# How Does One Gauge the Wheels on AristoCraft FA Motor Blocks?



## toddalin (Jan 4, 2008)

I am trying to add additional pick-ups to the AristoCraft FA/FB motor blocks and note that three of the four axles are under-gauge. The axles with the motors are just a bit wider than their counterparts.

How does one go about adjusting the gauge on these?

Thanks


----------



## Greg Elmassian (Jan 3, 2008)

The easiest way that works ok is use a thin piece of brass shim stock and cut a piece that will wrap but not overlap on the axle.

Greg


----------



## toddalin (Jan 4, 2008)

Then what? Pry on it from the block? Are the wheels just a press fit?

At this point, none of the integral pick-up function any longer. My intent is to simply take a piece of brass/copper ~3" long x 1/4" tall x ~1/64" thick sheetstock and cut a length that will wedge down into the slot where the outter frames meet the block and let it protrude between the wheels. A piece of foam tape will then secure each side and provide "spring" to push the sheetstock against the inside of the wheels. A piece of wire would be soldered to this sheetstock and meet the connector that is already in place. This would be a whole lot cheaper than replacing all of the motor blocks on three units.

But it is important to get all of the wheels at a similar distance from the motor block to equalize the contact pressures so the wheels need to be in gauge.


----------



## Greg Elmassian (Jan 3, 2008)

Sorry, thought you knew that the aristo wheels and axles are a taper fit. Over gauge you can lap the wheels further onto the tapered axle.

But the "standard" is under gauge. So you remove the wheels and make a shaped piece of maybe 2 to 4 thousandths brass shim, form it over the tapered axle, without overlapping itself, and then put the wheel back on.

Ok, now on to your next question... are these ball bearing units or not? 

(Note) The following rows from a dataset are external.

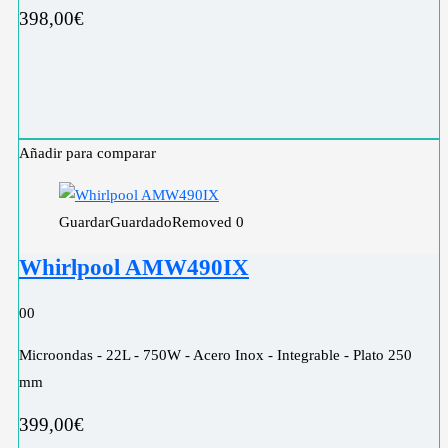
398,00
€
Añadir para comparar
Guardar
Guardado
Removed
0
Whirlpool AMW490IX
0
0
Microondas - 22L - 750W - Acero Inox - Integrable - Plato 250
mm
399,00
€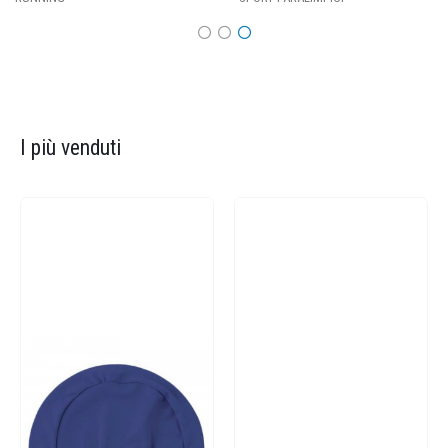
I più venduti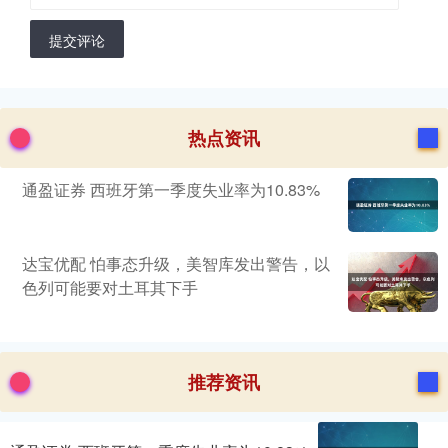
提交评论
热点资讯
通盈证券 西班牙第一季度失业率为10.83%
达宝优配 怕事态升级，美智库发出警告，以
色列可能要对土耳其下手
推荐资讯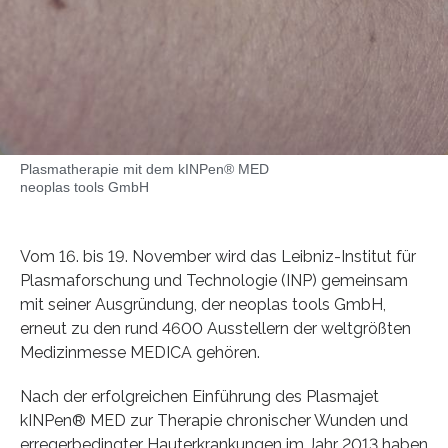
Plasmatherapie mit dem kINPen® MED
neoplas tools GmbH
Vom 16. bis 19. November wird das Leibniz-Institut für
Plasmaforschung und Technologie (INP) gemeinsam
mit seiner Ausgründung, der neoplas tools GmbH,
erneut zu den rund 4600 Ausstellern der weltgrößten
Medizinmesse MEDICA gehören.
Nach der erfolgreichen Einführung des Plasmajet
kINPen® MED zur Therapie chronischer Wunden und
erregerbedingter Hauterkrankungen im Jahr 2013 haben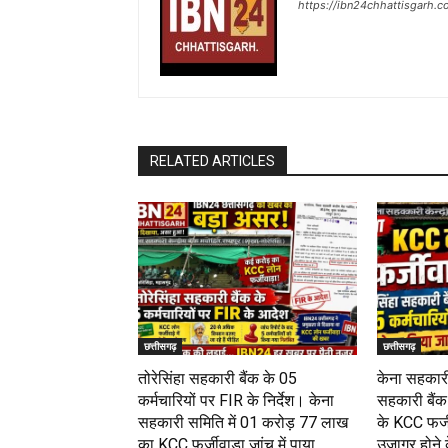
https://ibn24chhattisgarh.
RELATED ARTICLES
छत्तीसगढ़
छत्तीसगढ़
तोरेसिंहा सहकारी बैंक के 05
केना सहकारी
कर्मचारियों पर FIR के निर्देश। केना
सहकारी बैंक 
सहकारी समिति में 01 करोड़ 77 लाख
के KCC फर्जी
का KCC फर्जीवाड़ा जांच में पाया...
उजागर होने के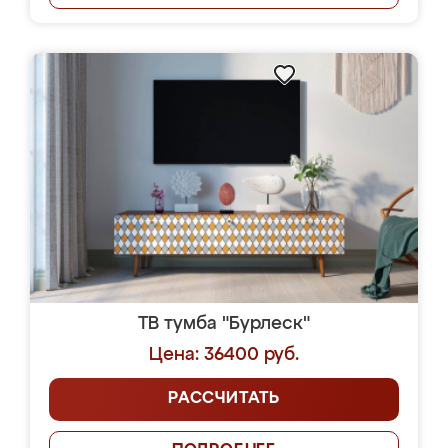
ТВ тумба "Бурлеск"
Цена: 36400 руб.
РАССЧИТАТЬ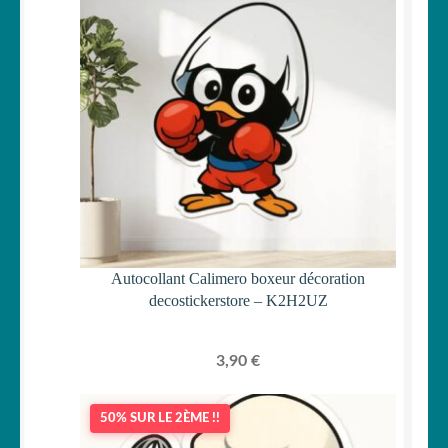
Autocollant Calimero boxeur décoration
decostickerstore – K2H2UZ
3,90
€
50% SUR LE 2ÈME !!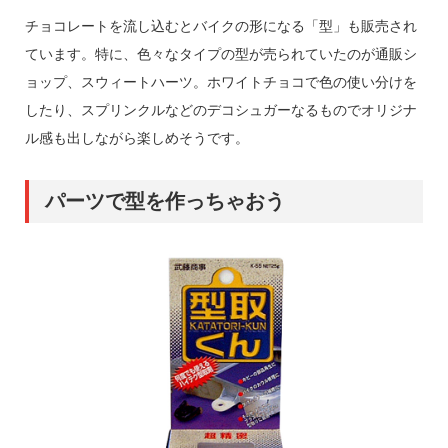
チョコレートを流し込むとバイクの形になる「型」も販売され
ています。特に、色々なタイプの型が売られていたのが通販シ
ョップ、スウィートハーツ。ホワイトチョコで色の使い分けを
したり、スプリンクルなどのデコシュガーなるものでオリジナ
ル感も出しながら楽しめそうです。
パーツで型を作っちゃおう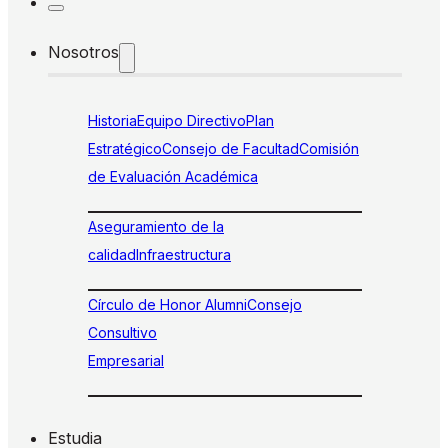
Nosotros
Historia
Equipo Directivo
Plan
Estratégico
Consejo de Facultad
Comisión
de Evaluación Académica
Aseguramiento de la
calidad
Infraestructura
Círculo de Honor Alumni
Consejo
Consultivo
Empresarial
Estudia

Did you go to my site, under motive power...aristo...2 axle motor blocks? Info there.

Greg


----------



## toddalin (Jan 4, 2008)

So, if I understand correctly, you basically pry the wheels off, make a "cone" of the thinnest brass you can find, put the cone over the axle, and try to put the wheel over the cone pressing it to the correct depth.

Now I'm thinking that rather than making cones, one could pry the wheels off, coat the axle with CA. Let it dry, and do this a couple times, then press the wheels back on with the CA taking up the slop. Over time, the CA may even help bind the wheel to the axle when it takes the final cure. Assuming that the wheels pry off easily, this is very do-able.

Bearings? Never entered my mind.


----------



## Greg Elmassian (Jan 3, 2008)

if you can get a consistent coat thickness of CA you are a better man than me.

Did not say thinnest, the thickness will depend on how much you need to increase the gauge.

I gave you a range, but it's a guess based on past experience. 4 thou did it for me. But there are huge variations.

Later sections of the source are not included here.